Say the two series are:
x = [4,4,4,4,6,8,10,8,6,4,4,4,4,4,4,4,4,4,4,4,4,4,4]
y = [4,4,4,4,4,4,4,4,4,4,4,4,4,4,4,4,6,8,10,8,6,4,4]
Series x clearly lags y by 12 time periods. However, using the following code as suggested in Python cross correlation:
import numpy as np
c = np.correlate(x, y, "full")
lag = np.argmax(c) - c.size/2
leads to an incorrect lag of -0.5.
What's wrong here?
If you want to do it the easy way you should simply use scipy correlation_lags
Also, remember to subtract the mean from the inputs.
import numpy as np
from scipy import signal
x = [4,4,4,4,6,8,10,8,6,4,4,4,4,4,4,4,4,4,4,4,4,4,4]
y = [4,4,4,4,4,4,4,4,4,4,4,4,4,4,4,4,6,8,10,8,6,4,4]
correlation = signal.correlate(x-np.mean(x), y - np.mean(y), mode="full")
lags = signal.correlation_lags(len(x), len(y), mode="full")
lag = lags[np.argmax(abs(correlation))]
This gives lag=-12, that is the difference between the index of the first six in x and in y, if you swap inputs it gives +12
Why to subtract the mean
If the signals have non-zero mean the terms at the center of the correlation will become larger, because there you have a larger support sample to compute the correlation. Furthermore, for very large data, subtracting the mean makes the calculations more accurate.

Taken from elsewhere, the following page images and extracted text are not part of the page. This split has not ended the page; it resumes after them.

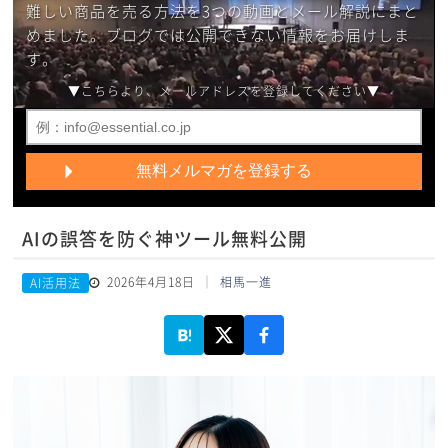
難しい商品を売る方法を3つの動画とメール解説にまと
めました。ブログでは公開できない情報をお届けしま
す。
▼こちらより、メールアドレスを登録してください▼
AIの誤答を防ぐ神ツール無料公開
2026年4月18日
相馬一進
AI活用法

Here I illustrate what would happen if the mean was not subtracted for this example.
plt.plot(abs(correlation))
plt.plot(abs(signal.correlate(x, y, mode="full")))
plt.plot(abs(signal.correlate(np.ones_like(x)*np.mean(x), np.ones_like(y)*np.mean(y))))
plt.legend(['subtracting mean', 'constant signal', 'keeping the mean'])
Notice that the maximum on the blue curve (at 10) does not coincide with the maximum of the orange curve.